Restaurants also get sympathy from Ecker, a Republican who in 1993 unsuccessfully vetoed the anti-smoking law but whose administration, with the prodding of anti-smoking activists, has worked to enforce the law since it took effect in July.
"I think it's the wrong way to go," Ecker said. "If they want to get the law changed, they should go to the County Council or the courts."
This week, he said, he might ask the Office of Human Rights, which has never dealt with discrimination cases based on smoking, to not consider the complaints, although he acknowledged that might not be within his power as county executive.
"I don't think the Office of Human Rights was set up for this, to change the law," Ecker said. "They're supposed to enforce the law."
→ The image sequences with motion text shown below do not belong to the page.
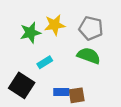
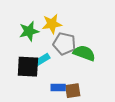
gray pentagon: (91, 28) -> (64, 44), moved
black square: (22, 85) -> (28, 67), moved, turned -30

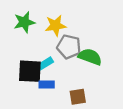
green star: (29, 31) -> (24, 22), moved
blue rectangle: (58, 87) -> (47, 85), moved

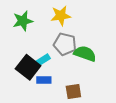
yellow star: (56, 26) -> (61, 16), moved
black square: (30, 71) -> (28, 67), turned 35

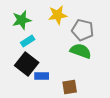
gray pentagon: (65, 44) -> (83, 30), moved
cyan rectangle: (43, 60) -> (28, 41), moved

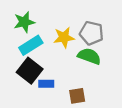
yellow star: (58, 15) -> (64, 37), moved
cyan rectangle: (28, 41) -> (31, 45), size x1.5

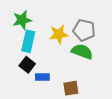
cyan rectangle: (31, 45) -> (28, 41), turned -45
black square: (30, 71) -> (27, 65), size x0.7

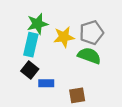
green star: (22, 20) -> (37, 24), moved
gray pentagon: (84, 30) -> (91, 33), turned -30

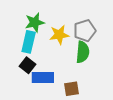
green semicircle: (89, 56) -> (83, 52), turned 75
blue rectangle: (46, 83) -> (43, 78), size x1.5

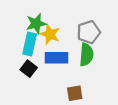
yellow star: (59, 35) -> (50, 34), moved, turned 30
blue rectangle: (43, 78) -> (56, 58), moved

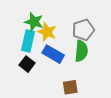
green star: (36, 24) -> (34, 22), turned 30
blue rectangle: (56, 58) -> (53, 54), turned 30

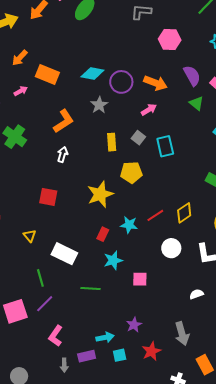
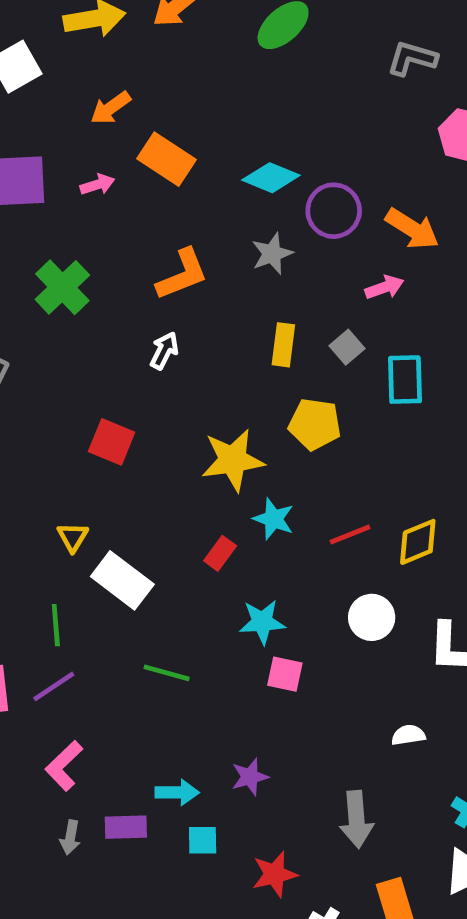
cyan star: (129, 225) -> (274, 519), moved
yellow triangle: (30, 236) -> (73, 537), moved
cyan star: (113, 260) -> (262, 622), moved
red star: (151, 351) -> (275, 874), moved

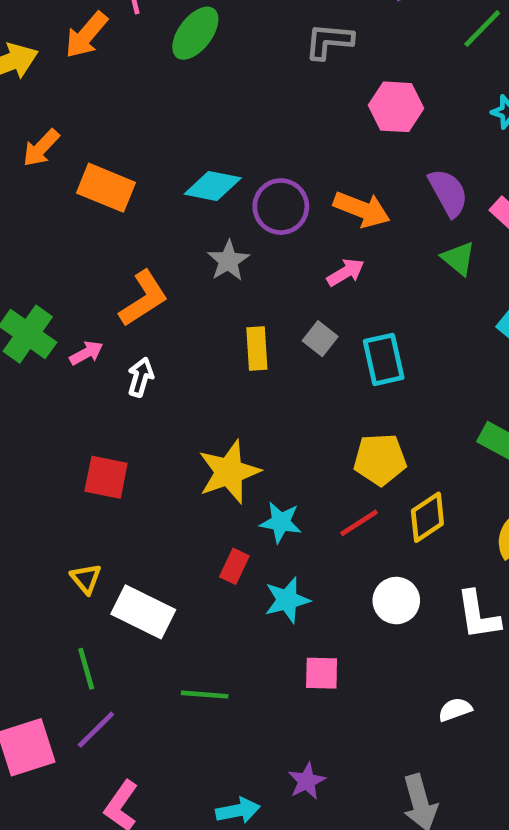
pink arrow: (97, 185) -> (86, 353), moved
yellow pentagon: (315, 424) -> (380, 459), moved
cyan star: (262, 622) -> (287, 600), moved

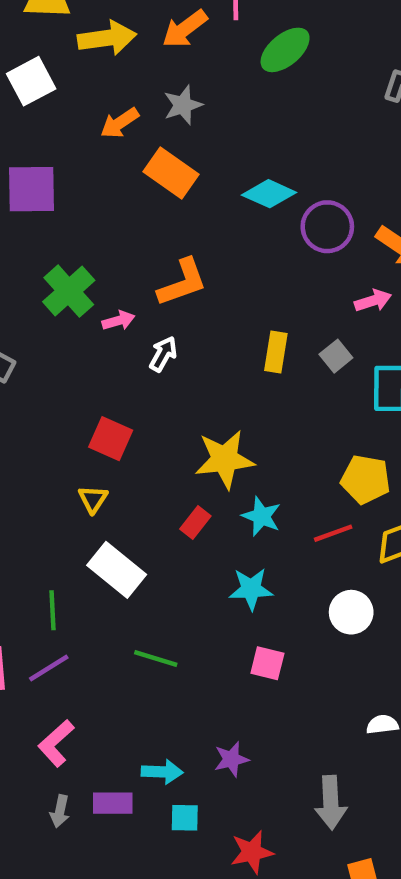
gray star: (228, 261) -> (183, 105), moved
red rectangle: (234, 566) -> (195, 523), moved
yellow triangle: (86, 579) -> (93, 499), moved

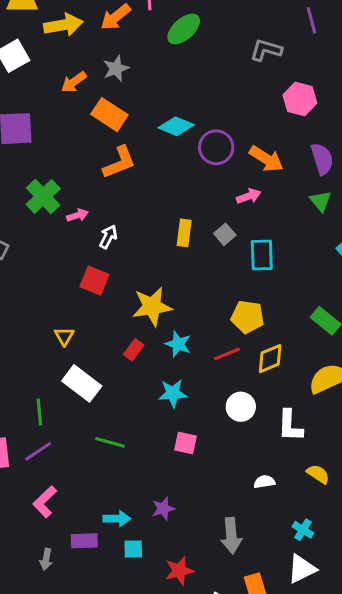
orange L-shape: (182, 283) -> (119, 162), moved
red square: (111, 439) -> (94, 281), moved
gray arrow: (60, 811) -> (46, 559), moved

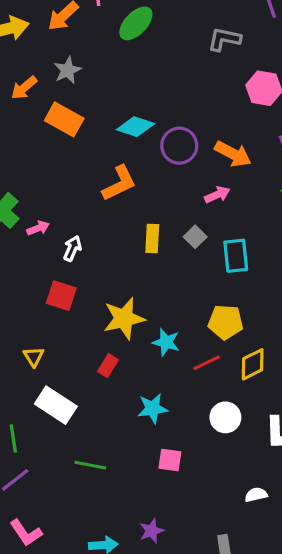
orange L-shape: (119, 162) -> (119, 183), moved
cyan star: (178, 344) -> (166, 342), moved
pink L-shape: (45, 502) -> (26, 533), turned -76

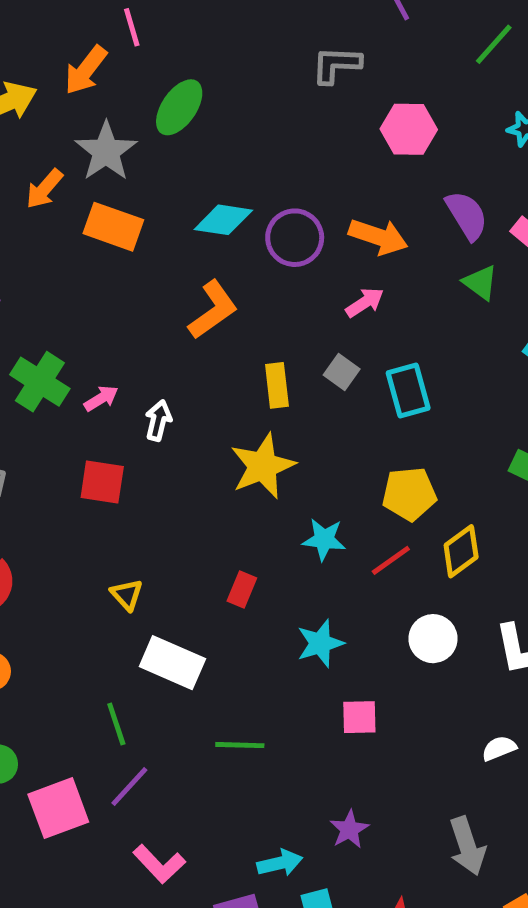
green ellipse: (136, 23) -> (179, 107), moved
gray star: (67, 70) -> (106, 151), size x1.4
red square: (61, 296) -> (102, 482), moved
yellow star: (124, 319) -> (263, 466), moved

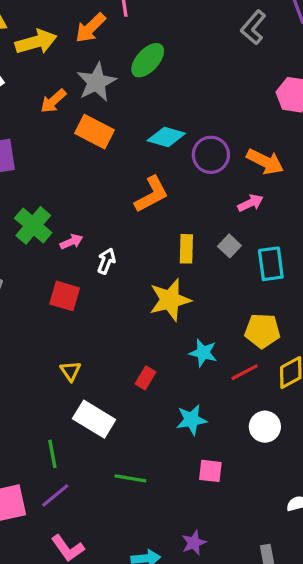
gray L-shape: (336, 65) -> (253, 27), moved, turned -60

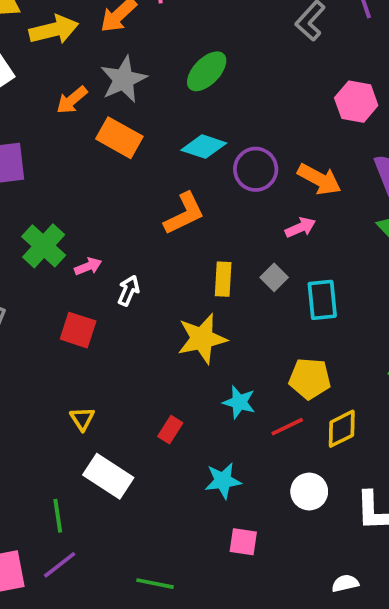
green ellipse: (148, 60) -> (207, 71), moved
green line: (130, 478) -> (155, 584), moved

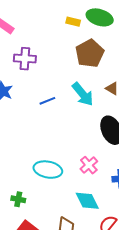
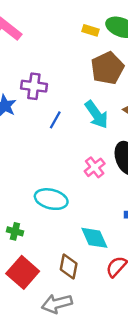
purple cross: (25, 59) -> (34, 86), moved
blue line: (47, 101) -> (55, 120), turned -42
pink cross: (89, 165) -> (95, 167), moved

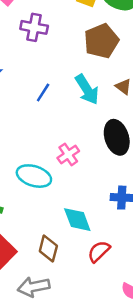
purple cross: (34, 86) -> (34, 27), moved
pink cross: (95, 167) -> (68, 154), moved

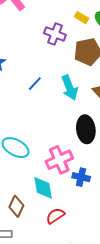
purple cross: (34, 27) -> (55, 34), moved
pink cross: (68, 154) -> (59, 160), moved, size x1.5

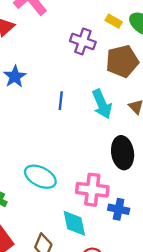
blue line: (35, 84) -> (61, 101), turned -35
pink cross: (59, 160) -> (92, 190), turned 32

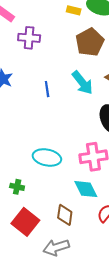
purple cross: (83, 41) -> (29, 38), moved

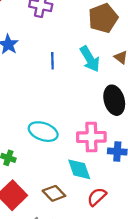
brown diamond: (65, 215) -> (54, 193), turned -60

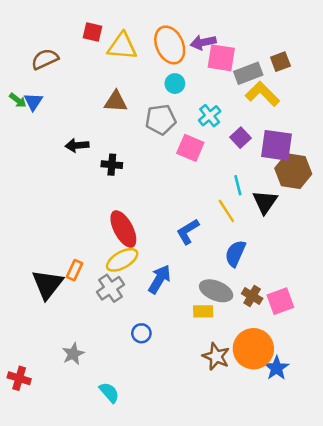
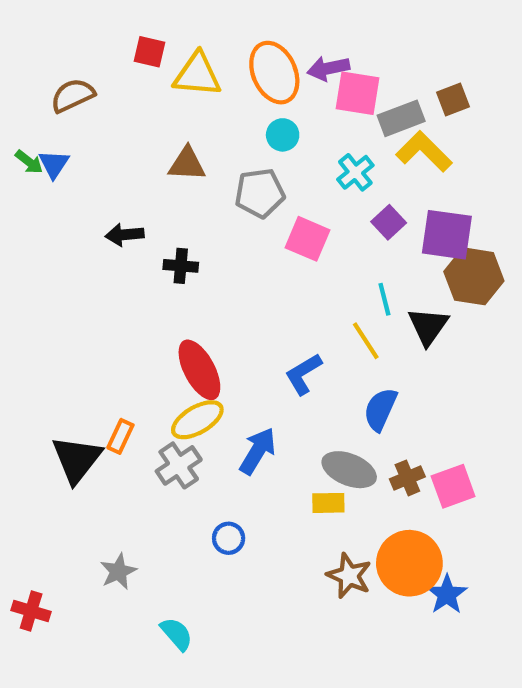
cyan cross: (210, 116) -> (355, 172), moved
brown cross: (252, 296) -> (407, 478), turned 36

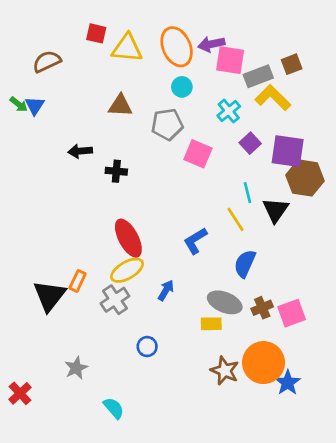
blue arrow: (258, 451) -> (166, 290), size x0.7
red cross: (31, 611) -> (20, 393), turned 30

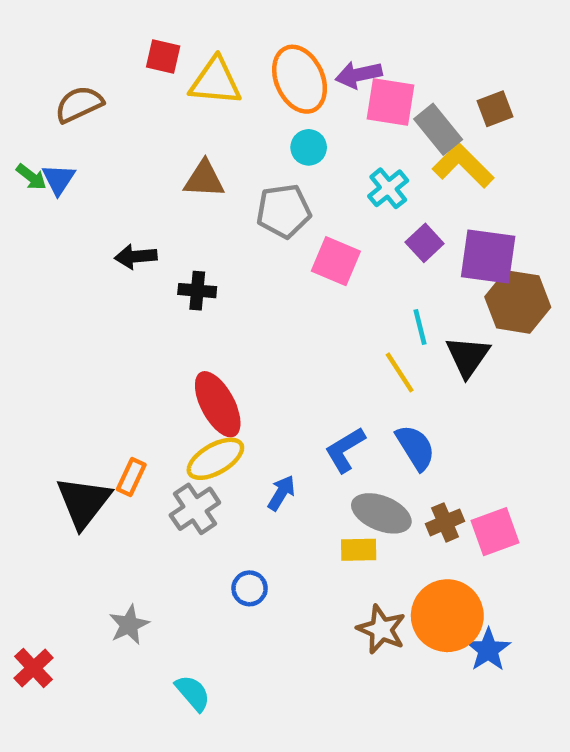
gray rectangle: (258, 76) -> (438, 129), turned 72
blue L-shape: (195, 241) -> (345, 450), moved
blue semicircle: (245, 264) -> (415, 447), turned 124

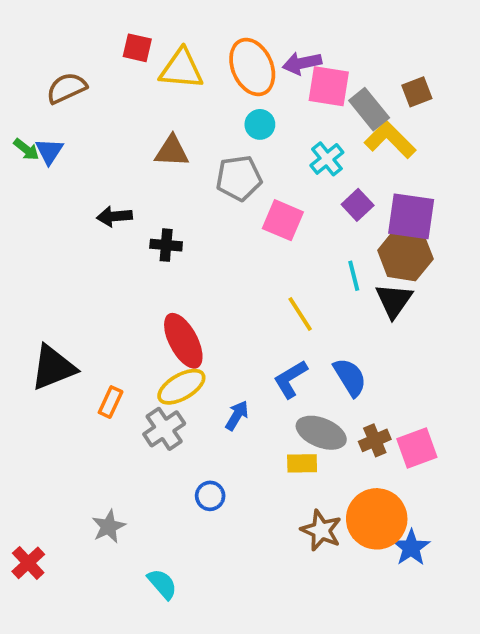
brown hexagon: (518, 302) -> (405, 255), moved
yellow line: (400, 372) -> (300, 314), moved
black triangle: (84, 502) -> (53, 368), moved, turned 30

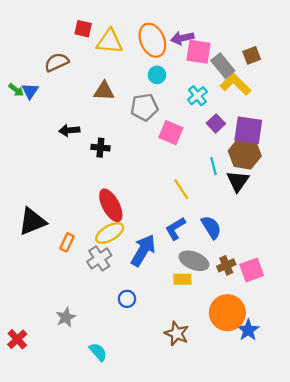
brown semicircle: (67, 88) -> (57, 62), moved
blue arrow: (237, 415) -> (143, 250), size x1.8
brown star: (321, 530) -> (177, 333), moved

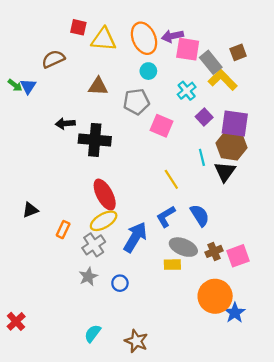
black cross: (100, 148) -> (95, 140), size x1.8
black triangle: (32, 222) -> (30, 210), size x0.6
gray star: (66, 317) -> (88, 277), moved
brown star: (177, 333) -> (136, 341), moved
cyan semicircle: (98, 352) -> (93, 333), turned -102

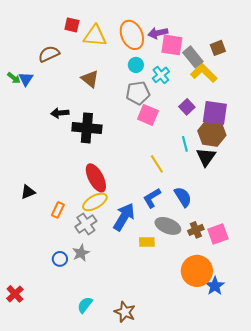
brown triangle: (98, 86) -> (90, 79), turned 36
cyan cross: (187, 91) -> (161, 75), moved
gray pentagon: (136, 102) -> (138, 93), moved
yellow rectangle: (172, 265) -> (147, 242), moved
blue circle: (120, 283) -> (60, 259), moved

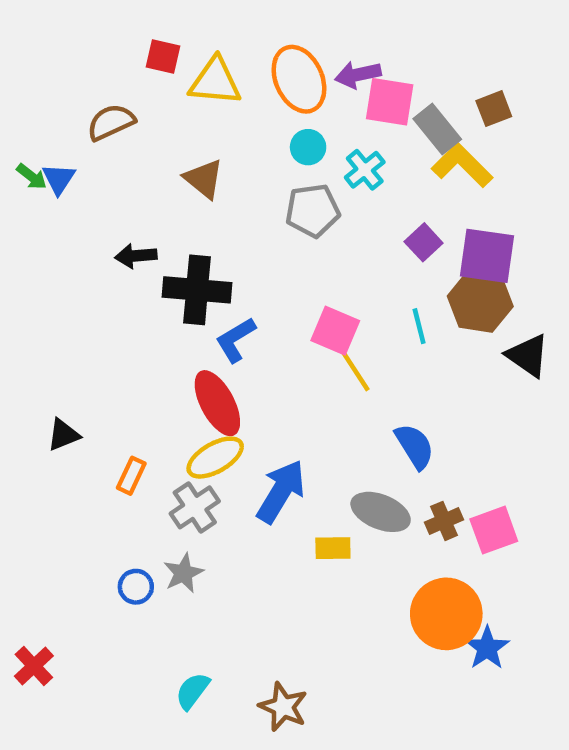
pink square: (148, 115) -> (335, 331), moved
black triangle: (206, 157) -> (528, 356), moved, turned -30
blue L-shape: (152, 198) -> (236, 340), moved

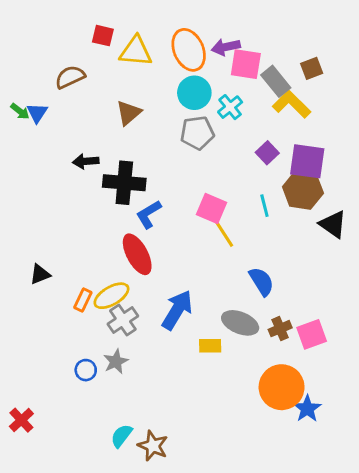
cyan circle: (308, 147) -> (194, 93), size x1.5
brown triangle: (204, 179) -> (129, 113), turned 40
yellow ellipse: (215, 458) -> (111, 296), moved
brown star: (283, 707) -> (153, 446), moved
Ertel said, "I think I'd encourage Dr. Ecker to take a look at what's in the law."
He also held open the possibility of taking the cases to court or filing a complaint, based on the federal Americans With Disabilities Act, with the U.S. Justice Department.
When complaints arrive at Howard's Office of Human Rights, the office typically spends 15 days determining whether it has jurisdiction, 30 days attempting conciliation and several months investigating before bringing the case to a public forum, said Administrator James E. Henson Sr.
Only in that last phase, in which both sides make their cases before a three-person panel in a courtlike setting, are cases public. These complaints are public now because the anti-smoking coalition released a statement about them.
The restaurant owners and managers named in the complaints were not aware of them before a reporter called Friday, but all said they were unhappy that a new fight over smoking looms.
"There has got to be accommodation, not prohibition," said Song NTC Choe, manager of Captain's Choice. "What they're doing is pushing businesses out of the county."